Meinung | München · Das erste NFL-Spiel in Deutschland zwischen den Tampa Bay Buccaneers und den Seattle Seahawks war ein tolles Event, an das sich alle, die da waren, sicher noch lange erinnern. Dass das Spiel am Ende auch gut war, hat aber wohl nicht jeder mitbekommen.

 Rachaad White (29) von den Buccaneers läuft mit dem Ball, verfolgt von Seattles Quandre Diggs.

Rachaad White (29) von den Buccaneers läuft mit dem Ball, verfolgt von Seattles Quandre Diggs.

Foto: AP/Gary McCullough

Wie so ziemlich jeder Trainer oder Spieler lobte auch Superstar Tom Brady am Sonntagabend die Zuschauer in der Münchner Allianz Arena beim ersten NFL-Spiel in Deutschland. Einen Moment hob er dabei besonders hervor: Als die knapp 70.000 aus voller Kehle „Country Roads“ von John Denver sangen. „Episch“ sei dieser Moment gewesen. Sicher, er war ganz besonders, auch dank der zigtausend Handy-Lichter, die für ein tolles Bild sorgten. Doch er zeigte auch, was dieses Spiel für die allermeisten der Fans in erster Linie war: ein Event.
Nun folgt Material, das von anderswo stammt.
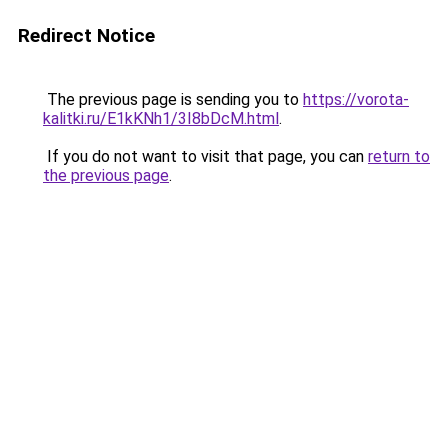
Redirect Notice
The previous page is sending you to
https://vorota-
kalitki.ru/E1kKNh1/3I8bDcM.html
.
If you do not want to visit that page, you can
return to
the previous page
.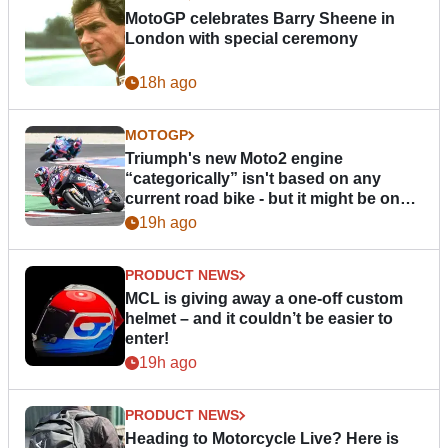
MotoGP celebrates Barry Sheene in
London with special ceremony
18h ago
MOTOGP
Triumph's new Moto2 engine
“categorically” isn't based on any
current road bike - but it might be one
day
19h ago
PRODUCT NEWS
MCL is giving away a one-off custom
helmet – and it couldn’t be easier to
enter!
19h ago
PRODUCT NEWS
Heading to Motorcycle Live? Here is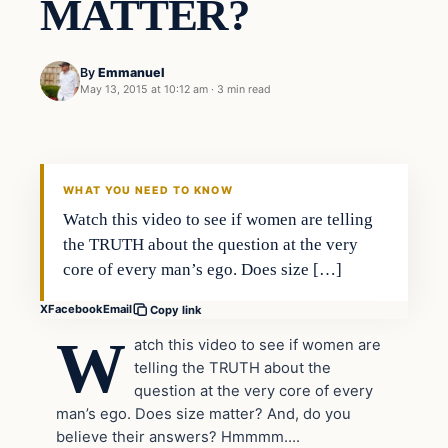
MATTER?
By
Emmanuel
May 13, 2015 at 10:12 am
·
3 min read
Archives
DAILY HEADLINES
WHAT YOU NEED TO KNOW
Watch this video to see if women are telling
the TRUTH about the question at the very
core of every man’s ego. Does size […]
X
Facebook
Email
Copy link
W
atch this video to see if women are
telling the TRUTH about the
question at the very core of every
man’s ego. Does size matter? And, do you
believe their answers? Hmmmm….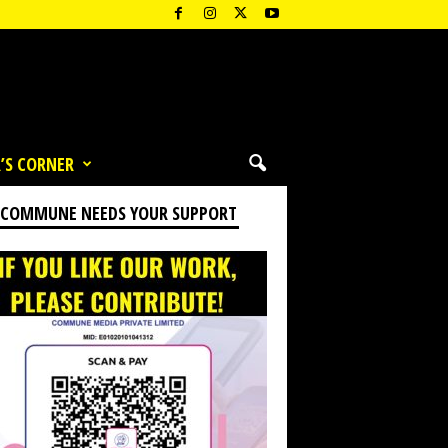
’S CORNER
 COMMUNE NEEDS YOUR SUPPORT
Denn dieser Moment ereignete sich genau zwei Minuten vor Schluss, also während der „Two-Minute-Warning“, bei der es nochmal eine Unterbrechung gibt. Die Tampa Bay Buccaneers waren nur noch knapp vorne und hatten den Ball, die Seattle Seahawks versuchten, nochmal selbst mit der Offensive aufs Feld zu kommen, um das 16:21 doch noch zu drehen. Es war also spannend. Im ersten Spielzug nach der Two-Minute-Marning lief Tampas Rachaad White dann für 18 Yards, blieb sogar schlauerweise im Feld, damit die Uhr weiterlief, und entschied damit das Spiel. Seattle hatte nun keine Chance mehr, das Auslaufen der Spielzeit zu verhindern. Eine vernehmbare Reaktion darauf gab es im Stadion jedoch nicht - zu viele waren noch damit beschäftigt, den Gassenhauer weiter zu schmettern.
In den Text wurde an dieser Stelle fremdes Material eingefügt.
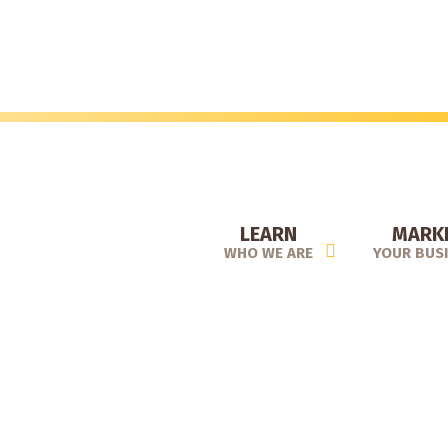
Skip
to
main
content
LEARN
MARK
WHO WE ARE
YOUR BUS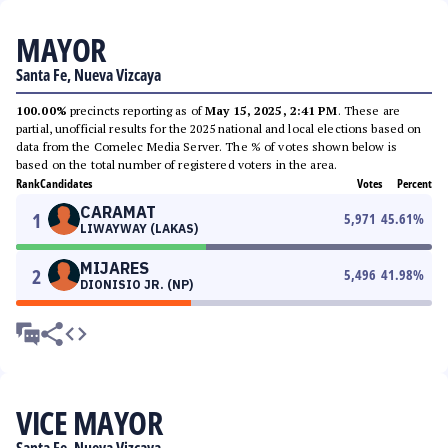
MAYOR
Santa Fe, Nueva Vizcaya
100.00%
precincts reporting as of
May 15, 2025, 2:41 PM
. These are
partial, unofficial results for the 2025 national and local elections based on
data from the Comelec Media Server. The % of votes shown below is
based on the total number of registered voters in the area.
Rank
Candidates
Votes
Percent
CARAMAT
1
5,971
45.61
%
LIWAYWAY (LAKAS)
MIJARES
2
5,496
41.98
%
DIONISIO JR. (NP)
VICE MAYOR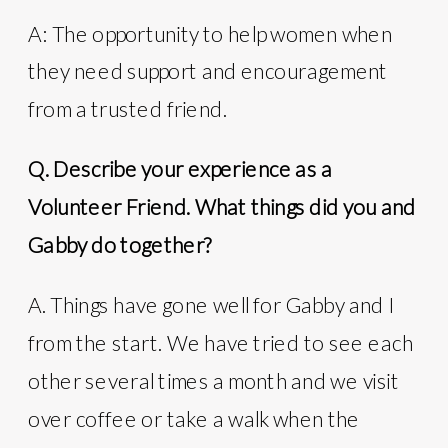
A: The opportunity to help women when
they need support and encouragement
from a trusted friend.
Q. Describe your experience as a
Volunteer Friend. What things did you and
Gabby do together?
A. Things have gone well for Gabby and I
from the start. We have tried to see each
other several times a month and we visit
over coffee or take a walk when the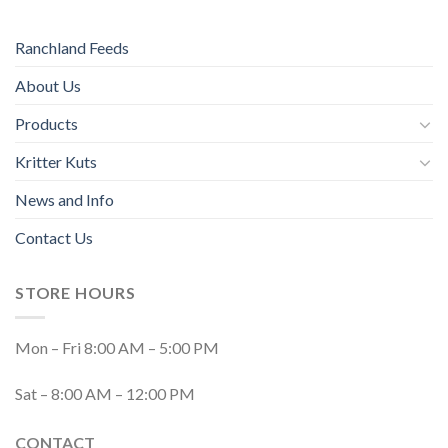
Ranchland Feeds
About Us
Products
Kritter Kuts
News and Info
Contact Us
STORE HOURS
Mon – Fri 8:00 AM – 5:00 PM
Sat – 8:00 AM – 12:00 PM
CONTACT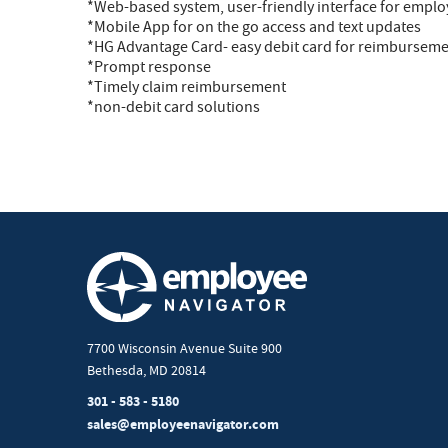
*Web-based system, user-friendly interface for empl
*Mobile App for on the go access and text updates
*HG Advantage Card- easy debit card for reimbursem
*Prompt response
*Timely claim reimbursement
*non-debit card solutions
7700 Wisconsin Avenue Suite 900
Bethesda, MD 20814
301 - 583 - 5180
sales@employeenavigator.com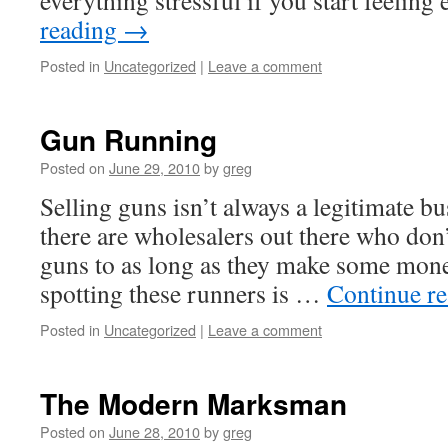
everything stressful if you start feelin
reading
→
Posted in
Uncategorized
|
Leave a comment
Gun Running
Posted on
June 29, 2010
by
greg
Selling guns isn’t always a legitimate bu
there are wholesalers out there who don’
guns to as long as they make some money
spotting these runners is …
Continue r
Posted in
Uncategorized
|
Leave a comment
The Modern Marksman
Posted on
June 28, 2010
by
greg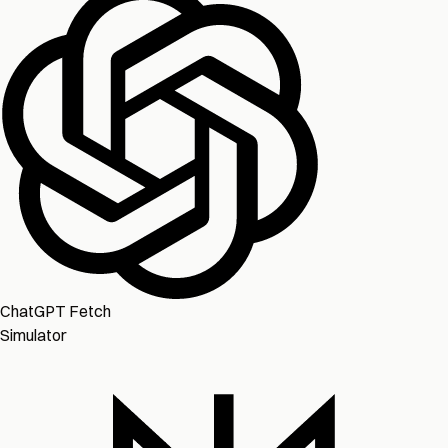
ChatGPT Fetch
Simulator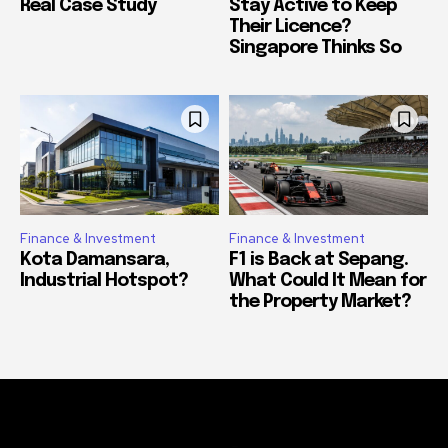
Real Case Study
Stay Active to Keep
Their Licence?
Singapore Thinks So
Finance & Investment
Finance & Investment
Kota Damansara,
F1 is Back at Sepang.
Industrial Hotspot?
What Could It Mean for
the Property Market?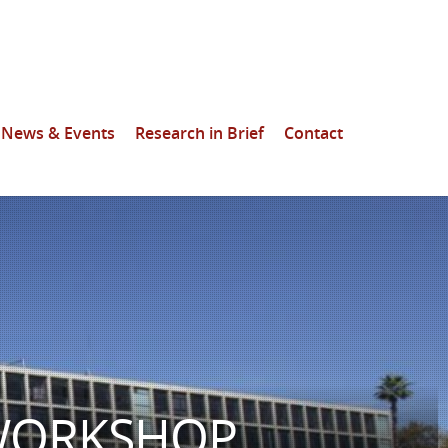
News & Events
Research in Brief
Contact
 WORKSHOP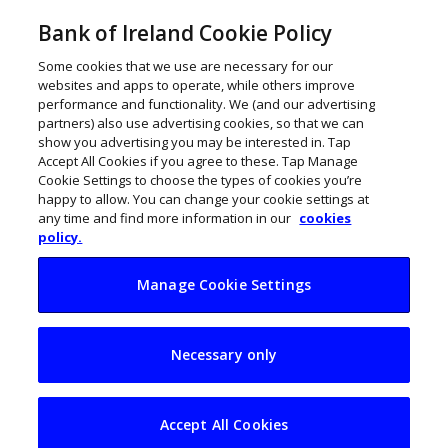
Bank of Ireland Cookie Policy
Some cookies that we use are necessary for our
websites and apps to operate, while others improve
performance and functionality. We (and our advertising
partners) also use advertising cookies, so that we can
show you advertising you may be interested in. Tap
Accept All Cookies if you agree to these. Tap Manage
Cookie Settings to choose the types of cookies you’re
happy to allow. You can change your cookie settings at
any time and find more information in our
cookies
policy.
Manage Cookie Settings
Less of a difference
Necessary only
between bricks and
clicks
Accept All Cookies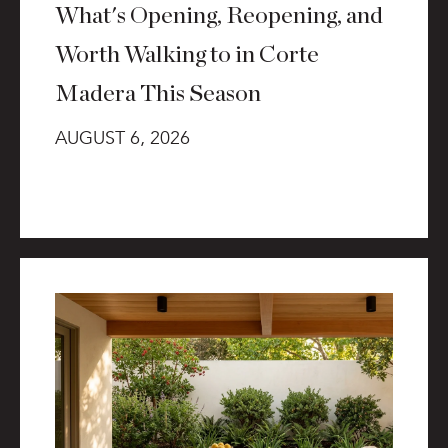
What's Opening, Reopening, and
Worth Walking to in Corte
Madera This Season
AUGUST 6, 2026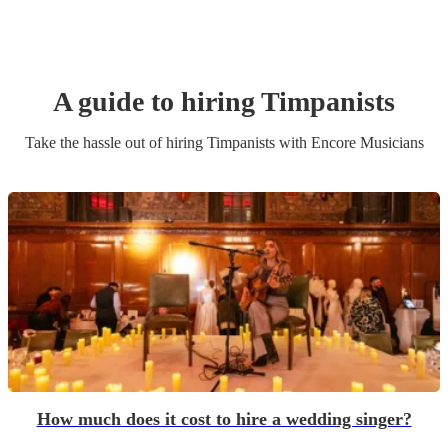
A guide to hiring
Timpanist
s
Take the hassle out of hiring
Timpanist
s
with Encore Musicians
How much does it cost to hire a wedding singer?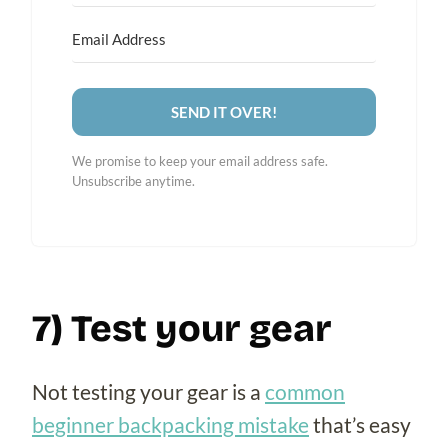
SEND IT OVER!
We promise to keep your email address safe.
Unsubscribe anytime.
7) Test your gear
Not testing your gear is a
common
beginner backpacking mistake
that’s easy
Football ist ja auch ein Event, mag so mancher jetzt sagen. Vor allem in den USA. Stimmt. Doch dort bekommt man es hin, den Fokus trotzdem erst einmal aufs Spiel zu legen. Das ist am Sonntag in München nur teilweise gelungen. Für die meisten wird vor allem das Erlebnis in Erinnerung bleiben. Die wenigsten wissen wahrscheinlich jetzt noch Seattles - wenn auch zu späte - Aufholjagd zu schätzen, bei der Geno Smith gerade auf dem Weg zum zweiten Touchdown mehrere überragende Würfe beim vierten Versuch zeigte. Und auch kaum jemand wird sich während des Spiels gedacht haben, dass das Laufspiel der Buccaneers plötzlich viel besser funktioniert hat als zuletzt und dass das ein wichtiger Faktor zum Sieg war.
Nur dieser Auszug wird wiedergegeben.